• WHAT THE EXERCISE ASKS
Your response should consist of one number, the count of lines below that contain "yellow".

START DATASET EXCERPTS

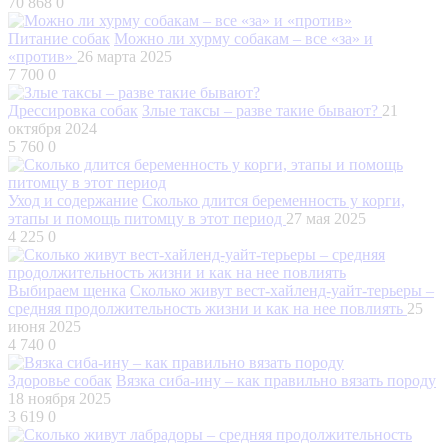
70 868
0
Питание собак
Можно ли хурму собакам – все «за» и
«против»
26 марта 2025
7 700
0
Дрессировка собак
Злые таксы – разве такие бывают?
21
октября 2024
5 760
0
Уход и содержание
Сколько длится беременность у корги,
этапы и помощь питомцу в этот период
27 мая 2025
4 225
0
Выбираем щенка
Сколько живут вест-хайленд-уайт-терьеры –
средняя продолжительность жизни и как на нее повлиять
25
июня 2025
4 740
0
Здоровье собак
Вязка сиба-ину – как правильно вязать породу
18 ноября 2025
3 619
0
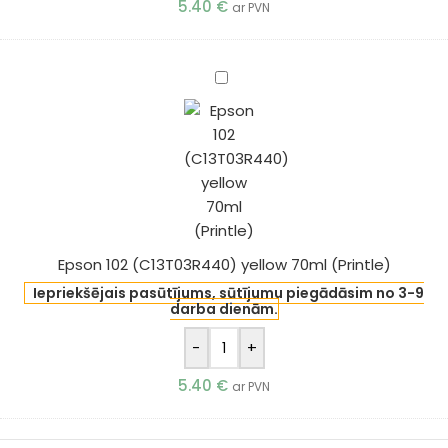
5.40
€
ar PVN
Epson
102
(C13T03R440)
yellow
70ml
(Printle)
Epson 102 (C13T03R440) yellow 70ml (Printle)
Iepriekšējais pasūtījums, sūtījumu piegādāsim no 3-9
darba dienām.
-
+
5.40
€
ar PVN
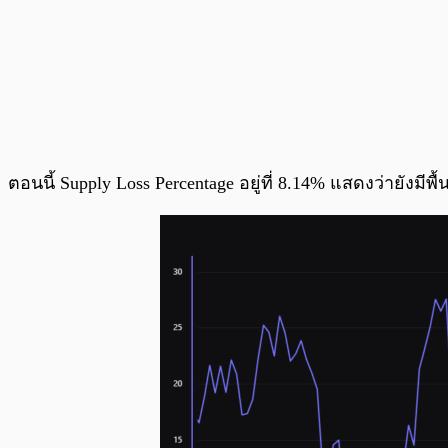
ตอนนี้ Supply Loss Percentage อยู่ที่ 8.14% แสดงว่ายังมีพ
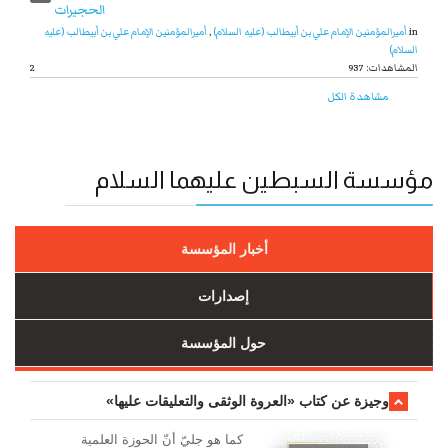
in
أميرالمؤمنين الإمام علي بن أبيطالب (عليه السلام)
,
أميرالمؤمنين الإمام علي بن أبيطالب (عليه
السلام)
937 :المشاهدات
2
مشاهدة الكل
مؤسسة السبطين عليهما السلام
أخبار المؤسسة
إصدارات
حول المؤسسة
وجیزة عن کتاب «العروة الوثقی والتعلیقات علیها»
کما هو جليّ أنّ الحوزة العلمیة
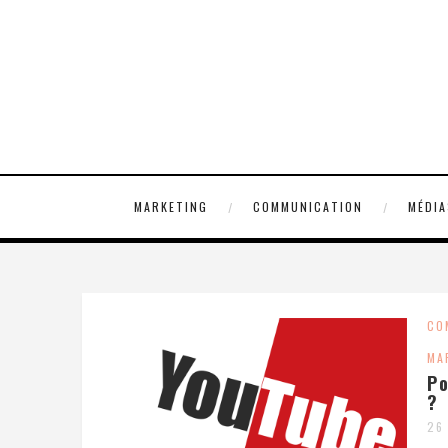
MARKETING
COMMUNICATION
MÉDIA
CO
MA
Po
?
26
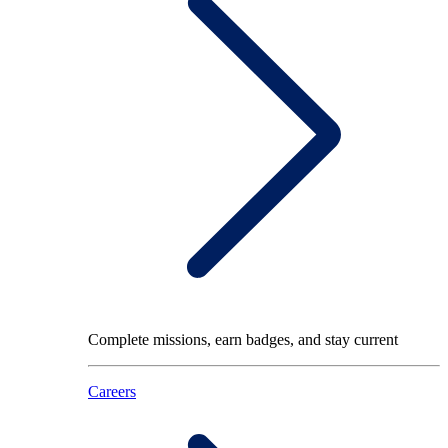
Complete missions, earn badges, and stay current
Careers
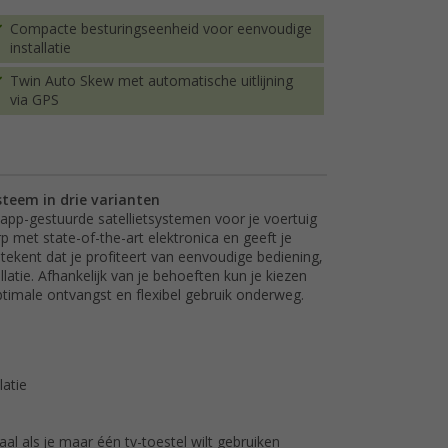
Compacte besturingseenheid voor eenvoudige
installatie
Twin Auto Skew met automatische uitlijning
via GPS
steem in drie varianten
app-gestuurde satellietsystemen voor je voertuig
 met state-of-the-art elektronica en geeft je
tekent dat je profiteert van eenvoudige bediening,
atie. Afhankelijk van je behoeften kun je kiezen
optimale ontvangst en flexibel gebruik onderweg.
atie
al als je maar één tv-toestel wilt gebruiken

END DATASET EXCERPTS

• FINISHED TASK
2